◆ **What to work on**
All lines from the one that mentions "Bioproyect Sweet" through the last of the entries below must be copied exactly, with both ends kept.

Stored data entries:
►

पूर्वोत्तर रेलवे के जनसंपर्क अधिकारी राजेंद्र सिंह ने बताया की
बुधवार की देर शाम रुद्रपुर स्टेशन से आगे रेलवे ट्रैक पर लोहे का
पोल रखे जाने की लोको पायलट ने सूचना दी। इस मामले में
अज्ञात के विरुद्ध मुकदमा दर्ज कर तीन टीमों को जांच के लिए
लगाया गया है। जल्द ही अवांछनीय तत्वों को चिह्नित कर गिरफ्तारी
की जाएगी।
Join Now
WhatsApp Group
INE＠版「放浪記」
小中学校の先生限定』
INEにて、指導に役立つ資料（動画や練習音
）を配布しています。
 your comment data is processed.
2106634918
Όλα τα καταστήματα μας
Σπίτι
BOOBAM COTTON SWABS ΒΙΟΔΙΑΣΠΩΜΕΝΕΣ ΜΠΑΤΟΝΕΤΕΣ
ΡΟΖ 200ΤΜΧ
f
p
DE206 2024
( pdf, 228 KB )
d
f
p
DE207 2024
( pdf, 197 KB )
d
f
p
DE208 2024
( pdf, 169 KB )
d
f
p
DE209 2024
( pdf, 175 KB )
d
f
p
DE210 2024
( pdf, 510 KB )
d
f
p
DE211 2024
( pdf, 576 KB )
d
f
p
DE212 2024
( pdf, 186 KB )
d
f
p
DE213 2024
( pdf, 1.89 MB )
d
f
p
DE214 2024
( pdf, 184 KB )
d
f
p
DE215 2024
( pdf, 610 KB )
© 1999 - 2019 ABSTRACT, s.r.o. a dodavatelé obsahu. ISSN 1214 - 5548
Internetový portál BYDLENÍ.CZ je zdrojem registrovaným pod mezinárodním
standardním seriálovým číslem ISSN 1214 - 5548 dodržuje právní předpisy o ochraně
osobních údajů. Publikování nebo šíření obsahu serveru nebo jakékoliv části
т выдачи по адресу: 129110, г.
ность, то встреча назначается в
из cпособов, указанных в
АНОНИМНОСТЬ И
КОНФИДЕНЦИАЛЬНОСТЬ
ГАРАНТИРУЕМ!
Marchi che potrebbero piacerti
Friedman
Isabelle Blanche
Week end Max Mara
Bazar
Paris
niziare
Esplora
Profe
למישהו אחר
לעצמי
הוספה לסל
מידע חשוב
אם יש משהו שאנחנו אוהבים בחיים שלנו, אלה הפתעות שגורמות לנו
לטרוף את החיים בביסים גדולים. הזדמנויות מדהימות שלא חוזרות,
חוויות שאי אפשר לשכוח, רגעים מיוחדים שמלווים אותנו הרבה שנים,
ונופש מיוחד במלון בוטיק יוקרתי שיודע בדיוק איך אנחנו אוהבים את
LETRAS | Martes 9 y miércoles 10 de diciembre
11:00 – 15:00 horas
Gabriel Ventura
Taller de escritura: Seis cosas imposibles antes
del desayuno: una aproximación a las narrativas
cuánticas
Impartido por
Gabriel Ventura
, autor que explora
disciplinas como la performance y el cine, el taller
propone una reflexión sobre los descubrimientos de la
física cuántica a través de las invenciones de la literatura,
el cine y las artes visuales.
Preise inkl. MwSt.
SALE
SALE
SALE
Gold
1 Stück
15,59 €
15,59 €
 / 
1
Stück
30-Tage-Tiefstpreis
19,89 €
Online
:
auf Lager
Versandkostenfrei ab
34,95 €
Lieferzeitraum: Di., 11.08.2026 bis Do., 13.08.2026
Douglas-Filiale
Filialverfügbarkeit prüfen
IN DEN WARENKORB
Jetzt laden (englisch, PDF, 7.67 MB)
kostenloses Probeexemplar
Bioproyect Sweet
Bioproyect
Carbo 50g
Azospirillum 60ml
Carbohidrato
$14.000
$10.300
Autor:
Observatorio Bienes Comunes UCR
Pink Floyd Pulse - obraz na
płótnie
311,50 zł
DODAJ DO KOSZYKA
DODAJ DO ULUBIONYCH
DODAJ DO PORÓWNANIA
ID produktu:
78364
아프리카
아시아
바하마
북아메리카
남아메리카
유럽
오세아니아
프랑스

◄

◆ **Reply**
Bioproyect Sweet
Bioproyect
Carbo 50g
Azospirillum 60ml
Carbohidrato
$14.000
$10.300
Autor:
Observatorio Bienes Comunes UCR
Pink Floyd Pulse - obraz na
płótnie
311,50 zł
DODAJ DO KOSZYKA
DODAJ DO ULUBIONYCH
DODAJ DO PORÓWNANIA
ID produktu:
78364
아프리카
아시아
바하마
북아메리카
남아메리카
유럽
오세아니아
프랑스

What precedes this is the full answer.